The F-statistic is the same as a T-statistic, but with a linear regression, and what is more helpful is the Prob (F-statistic), which is the p-value. This has a p-value of $5.04*10^{-82}$. We're going to assume an alpha level of 0.05 (reject versus fail to reject the null-hypothesis), so this means this linear regression is significant.

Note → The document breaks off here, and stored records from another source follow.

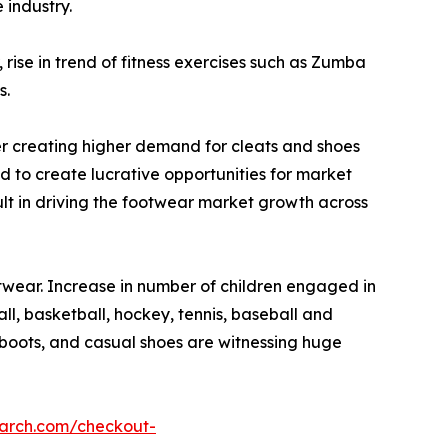
 industry.
ise in trend of fitness exercises such as Zumba
s.
ther creating higher demand for cleats and shoes
d to create lucrative opportunities for market
sult in driving the footwear market growth across
twear. Increase in number of children engaged in
ll, basketball, hockey, tennis, baseball and
, boots, and casual shoes are witnessing huge
earch.com/checkout-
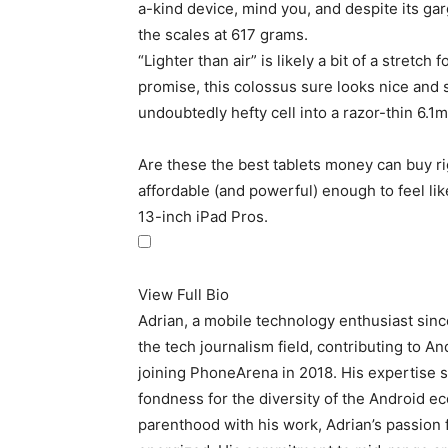
a-kind device, mind you, and despite its garg
the scales at 617 grams.
“Lighter than air” is likely a bit of a stretch 
promise, this colossus sure looks nice and
undoubtedly hefty cell into a razor-thin 6.1
Are these the best tablets money can buy ri
affordable (and powerful) enough to feel lik
13-inch iPad Pros.
View Full Bio
Adrian, a mobile technology enthusiast sin
the tech journalism field, contributing to A
joining PhoneArena in 2018. His expertise s
fondness for the diversity of the Android e
parenthood with his work, Adrian’s passion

So now we interpet. The way to intepret the bottom part, which gives us the model, is the column head on the left, multiplied by the coef (coefficent), all added together. The P>|t| is the p-value for each individial statistic, so we want it to be lwoer than 0.05 as well. So our regression model is:  
$$  
WAR=-15.82+([wRC+]*0.182)+(BsR*0.196)+(G*0.01)+(Kpercentage*-12.69)+(RBI*0.01)  
$$

We can tell from this that there is a positive correaltion between WAR and wRC+, BsR, G, and RBI, and a negative correlation between K% and WAR (suprise), and they all have extremely strong correlations but for RBI, which is weaker but significant. This doesn't tell us a ton, so maybe we'll drop a few of these varaibles and try again when I get more time.